Présentation du TONFA de sécurité

1. Rapide présentation

Le TONFA est l'une des armes constituant la panoplie des KOBUDO traditionnels développés depuis le XVème siècle.

 

 

 

 

 

L'histoire du tonfa (appelé aussi tuifa ou tongwa en art martial) est intimement liée à celle de l'île d'Okinawa, située au sud du Japon. En 1409, le roi Sho Hashi unifiait les territoires d’Okinawa et interdisait la possession et l’usage des armes aux paysans et autres civils, par crainte des révoltes populaires.

Deux cents ans plus tard, soit en 1609, les armes ont à nouveau été confisquées par le Régime. Cette interdiction a contraint les habitants à développer un mode de combat afin de pouvoir repousser les envahisseurs « à mains nues »... Ainsi naissait l'Okinawa-te, l'ancêtre du Kara-te (karate).

 

De plus la population de pêcheurs et d'agricuteurs de l'île d'Okinawa ne disposaient, pour repousser les envahisseurs armés, que d'outils agraires, rames, chaînes, etc. outils et autres "ustensiles" qui détournés de leur usage premier devinrent au fil du temps des armes redoutables.

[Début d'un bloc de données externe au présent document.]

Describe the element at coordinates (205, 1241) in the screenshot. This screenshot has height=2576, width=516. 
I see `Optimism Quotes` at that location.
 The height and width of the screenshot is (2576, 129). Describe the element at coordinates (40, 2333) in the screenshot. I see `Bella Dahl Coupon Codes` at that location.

Les KO-BUDO (ou KOBUDO) que nous connaissons y plongent leurs racines.

Pour information quelques outils agraires alors utilisés comme armes :

BO (le bâton long), KUE (la houe du jardinier), SEYRYUTO (la machette…), NUNTI (le harpon du pêcheur), KAMA (les faucilles), SAI (les fourches), EKU (la rame), SURUCHIN (la chaine lestée ou bolas), TONFA (poignée de meule)... etc.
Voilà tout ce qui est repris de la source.